Gonçalo Graça

Personal information
- Full name: Gonçalo Manuel Silva Graça
- Date of birth: 28 March 1990 (age 34)
- Place of birth: Vila do Conde, Portugal
- Height: 1.75 m (5 ft 9 in)
- Position(s): Winger

Youth career
- 2006–2009: Varzim

Senior career*
- Years: Team / Apps / (Gls)
- 2009–2011: Varzim / 26 / (7)
- 2011–2014: Vitória Setúbal / 4 / (0)
- 2012–2013: → Leixões (loan) / 35 / (2)
- 2014–2016: Leixões / 77 / (2)
- 2016–2017: Tirsense / 34 / (6)
- 2017: Rebordosa / 8 / (0)
- 2018: Tirsense / 3 / (0)
- 2018–2019: Esposende / 21 / (4)

= Gonçalo Graça =

Portuguese footballer

Gonçalo Manuel Silva Graça (born 28 March 1990) is a Portuguese footballer who plays as a right winger.

==Football career==
Born in Vila do Conde, Graça came through the youth ranks of nearby Varzim S.C. and made his professional debut on 1 August 2009 in the first round of the Taça da Liga away to C.D. Fátima, coming on as a last-minute substitute for Victor Júnior in a 2–0 loss. He was a regular in 2010–11 as the team from Póvoa de Varzim were relegated from the Liga de Honra, and scored seven goals including both in the first half of a 4–2 loss at C.F. Os Belenenses on 16 January 2011.

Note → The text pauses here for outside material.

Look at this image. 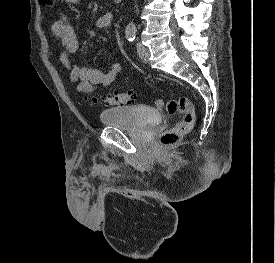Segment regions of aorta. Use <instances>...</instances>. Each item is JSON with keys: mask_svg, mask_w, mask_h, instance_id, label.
Masks as SVG:
<instances>
[{"mask_svg": "<svg viewBox=\"0 0 275 263\" xmlns=\"http://www.w3.org/2000/svg\"><path fill=\"white\" fill-rule=\"evenodd\" d=\"M134 28V25L133 24H129L128 25V29L131 31L132 29Z\"/></svg>", "mask_w": 275, "mask_h": 263, "instance_id": "aorta-1", "label": "aorta"}]
</instances>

Graça then moved to Vitória de Setúbal, making his Primeira Liga debut on 23 October 2011 in a 1–0 loss at C.S. Marítimo as a substitute for Tengarrinha. He made only two more appearances off the bench over the season, and his only start was on 18 January 2012 in the league cup third round loss by a single goal at F.C. Paços de Ferreira. In August, he returned to the second tier on loan at Leixões SC.

From 2016, Graça dropped down to the district level, representing F.C. Tirsense, Rebordosa A.C. and A.D. Esposende.